Because it's not just hair and sweat pooling down there on the tiled floor. What makes locker rooms a little skankier than your standard shared facility is the warm, wet environment. Many don't have good ventilation, which essentially makes it a bumpin' silent rave for fungi, mold, and bacteria. If you're regularly using the locker room without some version of a foot rubber, she says it's fairly likely that you'll eventually pick up ringworm, athlete's foot, or some other kind of fungal infection.

Roberts says any locker room that has hundreds of people traipsing in and out of it needs to get scrubbed down at least once a day, and should probably be cleaned closer to three or four times daily. This isn't just a consideration for gym-goers, either. Especially in regions like the Pacific Northwest, where she lives and teaches, shower mold is a persistent problem even in private residences because of the damp, humid climate. "God forbid you're in a fraternity house, where the bathrooms get cleaned maybe once a quarter," she says.

On the less likely but far scarier side of things, you could contract a bacterial infection such as MRSA, an antibiotic-resistant strain of staph. Athlete's foot and other toenail infections can be extremely severe.

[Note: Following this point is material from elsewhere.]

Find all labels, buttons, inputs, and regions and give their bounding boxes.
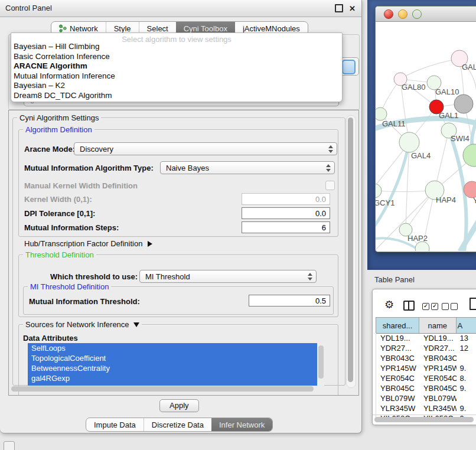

Ultimately, if you're hitting the treadmill at a boutique gym that's cleaned by folks who are as adept at tackling pube situations as Abbi is in the Soulstice locker rooms, you're probably okay. But if you're at a YMCA or a university health center that's only cleaned once a day or once a week, you definitely want to spend a few bucks on a pair of shower shoes. Just getting your feet off the shower bottom is usually adequate when it comes to avoiding infections.

If you forgot your flops, give the showers the old eyeball test—and if they don't look clean, you're better off skipping it. If you have open cuts or abrasions, it's a definite no-go; if you're someone who's prone to infections, have had athlete's foot before or are otherwise immunocompromised, you need to take extra steps to protect yourself, and should maybe consider keeping an antifungal powder in your gym bag.

That said, there will be a day you gym-shower unprotected. It might be later today, even after you've just read this, you rebel. In this case, dry your feet off like a champ post-shower and air them out before you put your shoes back on. Roberts adds that if you develop any kind of "skin eruption"—sorry, her words—that's unlike something you've had before and doesn't go away in a few days, for the love of god, see a doctor, especially if it's hot to the touch or if you're running a fever.